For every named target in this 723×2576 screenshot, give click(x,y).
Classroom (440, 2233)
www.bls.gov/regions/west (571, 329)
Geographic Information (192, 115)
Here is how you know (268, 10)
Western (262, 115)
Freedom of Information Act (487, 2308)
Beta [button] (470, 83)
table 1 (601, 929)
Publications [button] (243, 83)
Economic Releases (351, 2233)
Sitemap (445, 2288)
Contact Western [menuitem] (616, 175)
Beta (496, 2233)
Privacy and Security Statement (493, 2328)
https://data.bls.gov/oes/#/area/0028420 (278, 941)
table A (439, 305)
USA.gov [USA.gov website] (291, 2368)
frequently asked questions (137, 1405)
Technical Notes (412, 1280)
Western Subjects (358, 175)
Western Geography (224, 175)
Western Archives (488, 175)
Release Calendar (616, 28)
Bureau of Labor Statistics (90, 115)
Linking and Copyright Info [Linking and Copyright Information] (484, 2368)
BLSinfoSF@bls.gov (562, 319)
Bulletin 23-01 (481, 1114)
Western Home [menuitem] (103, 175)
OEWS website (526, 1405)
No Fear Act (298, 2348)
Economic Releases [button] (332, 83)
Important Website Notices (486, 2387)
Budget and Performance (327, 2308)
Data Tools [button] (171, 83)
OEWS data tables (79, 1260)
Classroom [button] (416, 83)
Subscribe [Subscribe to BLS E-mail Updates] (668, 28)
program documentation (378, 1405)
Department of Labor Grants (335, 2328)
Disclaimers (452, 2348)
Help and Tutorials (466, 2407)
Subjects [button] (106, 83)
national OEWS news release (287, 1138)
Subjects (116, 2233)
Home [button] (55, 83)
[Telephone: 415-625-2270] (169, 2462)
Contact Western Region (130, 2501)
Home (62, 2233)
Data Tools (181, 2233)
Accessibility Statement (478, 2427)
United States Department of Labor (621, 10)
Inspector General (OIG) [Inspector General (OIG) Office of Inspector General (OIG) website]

*PROBLEM DETAILS*. Each line above with the word "Home" needs to be copied.

*RESULT*.
Western Home [menuitem] (103, 175)
Home [button] (55, 83)
Home (62, 2233)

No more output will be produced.